Sterling strength significantly impacted reported numbers. While underlying profit grew 9%, reported operating profit grew only 6% due to a 3% negative currency impact. With 60%+ of revenue in USD, RELX remains sensitive to FX volatility.

⚖️ Verdict: 🟢🟢

Excellent. RELX demonstrates the 'boring is beautiful' thesis perfectly. The acceleration in Legal proves AI is a tailwind, not a threat. The increased buyback is the cherry on top. The only negative is the inevitable shrinking of legacy print, which is well-managed.

Key Themes

DRIVERNEW🟢🟢

Legal Segment Breakout

Accelerating. Legal has historically grown in the mid-single digits. In FY25, it hit +9% underlying revenue growth and +12% profit growth. This structural shift is driven by the shift from content to 'Decision Tools.' The adoption of Lexis+ AI and the new 'Protégé' agentic assistant are driving mix-shift to higher-value subscriptions.

DRIVER🟢

Risk Analytics Remains the Anchor

Stable/Strong. The Risk segment, RELX's largest profit generator, delivered consistent +8% revenue and +10% profit growth. The margin expanded to a massive 37.4%. Growth is broad-based across Financial Crime Compliance and Fraud & Identity, proving resilience regardless of the economic cycle.

CONCERNNEW🔴

The 'Bad Bank' of Print

Reversing. RELX has segregated Print into its own reporting line to purify the growth metrics of the core divisions. Revenue in this segment dropped from £517m to £399m (-23%), and profit fell from £206m to £177m. This creates a permanent, albeit shrinking, headwind to headline reported numbers.

DRIVER🟢

Operational Gearing

Accelerating. The company continues to grow profit faster than revenue. Group Adjusted Operating Margin expanded by 90bps to 34.8%. This demonstrates the scalability of the analytics model—once the data sets and algorithms are built, incremental revenue drops straight to the bottom line.

THEMENEW🟢

AI Monetization Realized

RELX is one of the few companies monetizing AI today, not just spending on it. Management cited 'Scopus AI' (STM) and 'Lexis+ AI' (Legal) as key drivers for new sales and renewals. In 2026, they are launching 'LeapSpace', an AI-powered researcher solution. Capital Expenditure was £525m (5.5% of revenue), largely for product development, showing disciplined investment.

Other KPIs

Adjusted EPS (Constant Currency)+10%

Accelerating. EPS growth outpaced revenue growth, driven by margin expansion and share buybacks. Reported EPS growth was +9% (112.6p).
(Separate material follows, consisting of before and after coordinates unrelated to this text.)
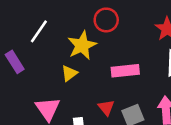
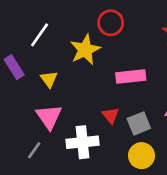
yellow triangle: (69, 73) -> (49, 79), moved, turned -30

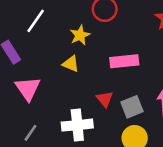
yellow star: (85, 50) -> (80, 35), size x0.7
yellow triangle: (49, 79) -> (71, 64), moved, turned -30
pink triangle: (49, 117) -> (28, 89), moved

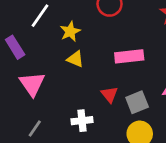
yellow star: (80, 35) -> (70, 31), moved
white cross: (77, 125) -> (82, 121), size x0.7

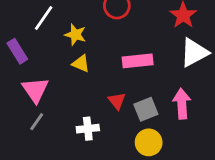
yellow star: (70, 31) -> (75, 35), turned -30
gray line: (35, 129) -> (37, 122), moved

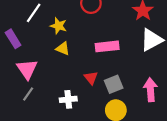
pink arrow: (182, 104) -> (150, 90), moved

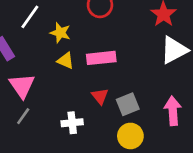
pink rectangle: (107, 46) -> (101, 58), moved

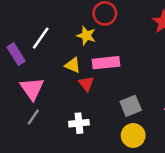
white line: (30, 17) -> (41, 38), moved
yellow star: (60, 33) -> (86, 36), moved
red triangle: (100, 96) -> (86, 84), moved

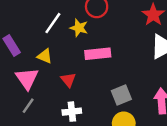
white line: (41, 38) -> (53, 23), moved
yellow triangle: (73, 65) -> (45, 56), moved
red triangle: (86, 84) -> (68, 80), moved

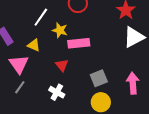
yellow star: (79, 28) -> (60, 30), moved
red triangle: (68, 80) -> (62, 65), moved
white cross: (72, 112) -> (57, 92), turned 35

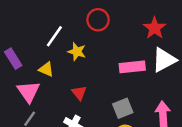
pink rectangle: (79, 43) -> (132, 67), moved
Free Cash Flow (Post-Dividend)£1,132 million

Stable. Up from £1,005m in FY24. Cash conversion was excellent at 99%. This strong cash generation fully funds the increased £2.25bn buyback program.

Net Debt / EBITDA2.0x

Stable. Up slightly from 1.8x in FY24, primarily due to FX translation effects on USD debt and increased shareholder returns. Remains well within the comfort zone.

Guidance

FY26 Revenue (Group)"Strong underlying growth"

Stable. Management expects a continuation of FY25 trends (approx 7%). The outlook is positive across all four segments.
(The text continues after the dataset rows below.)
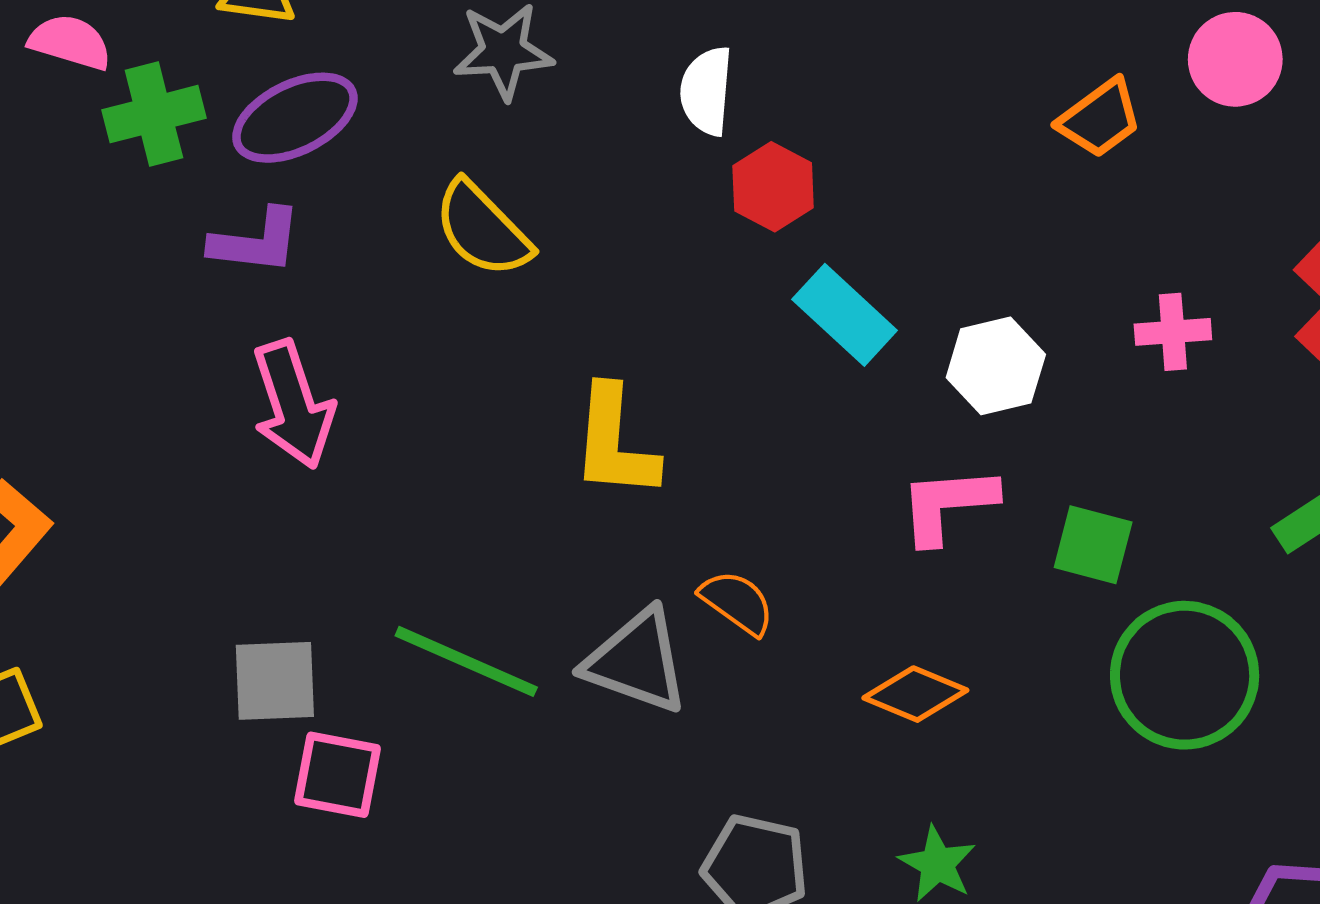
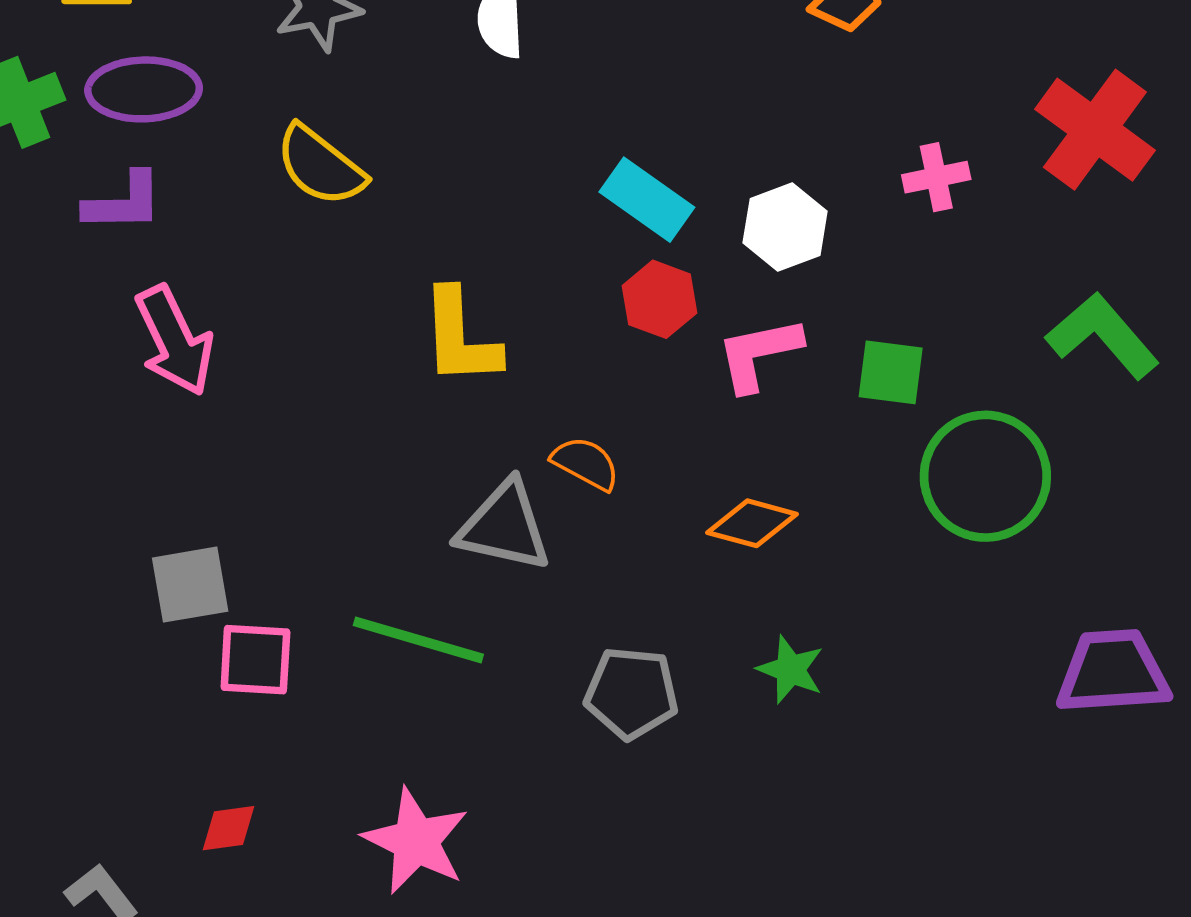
purple ellipse: (295, 118) -> (144, 89), turned 32
red hexagon: (773, 187) -> (660, 299), moved
green line: (466, 661) -> (418, 640), moved

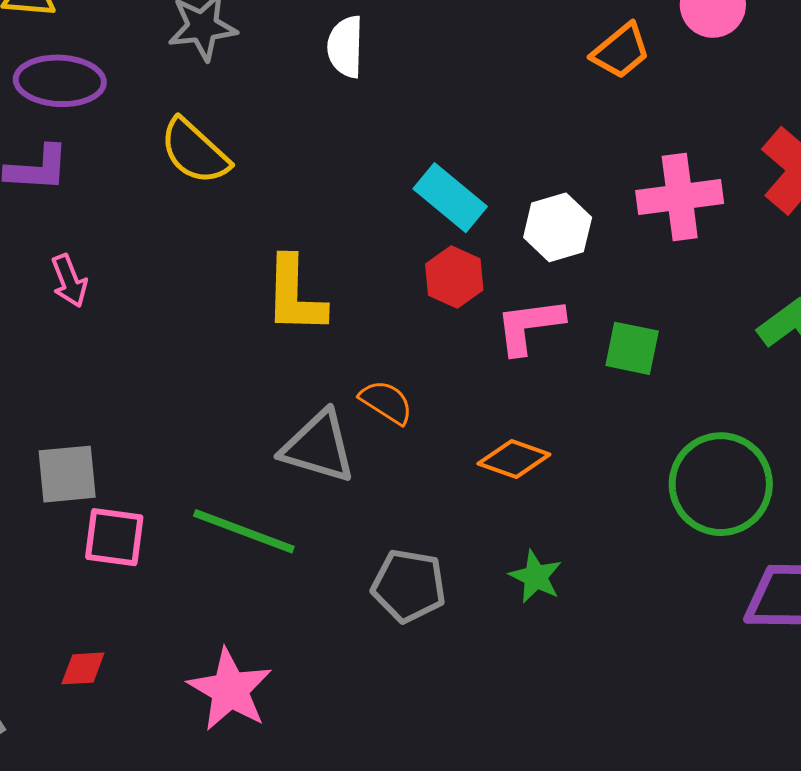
pink cross: (936, 177) -> (680, 197), size x1.6
pink arrow: (174, 341) -> (69, 281), size x0.6
green circle: (985, 476) -> (721, 484), moved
FY26 Adjusted Operating ProfitGrowth > Revenue Growth

Stable. Guidance explicitly states profit growth will exceed revenue growth, implying further margin expansion toward 35%+.

FY26 Share Buybacks£2,250 million

Accelerating. A significant increase from the £1,500m completed in FY25. £250m has already been completed year-to-date in 2026.

FY26 Exhibitions MarginImprovement vs FY25

Accelerating. After hitting 34.6% in FY25, management guides for further margin improvement, signaling the post-COVID recovery in this high-margin segment still has room to run.

Key Questions

Legal Growth Durability

Legal revenue growth jumped to 9% this year. Is this a one-time step-up due to initial AI tool pricing, or is this the new sustainable run-rate for the segment?

Print Segment Endgame

With the Print segment now isolated and declining 23% YoY, what is the timeline for a complete exit or divestiture to stop the drag on reported figures?

Acquisition Appetite vs Buybacks

You raised buybacks significantly to £2.25bn. Does this signal a lack of attractive M&A targets in the market, or can you maintain this pace of returns while still pursuing acquisitions?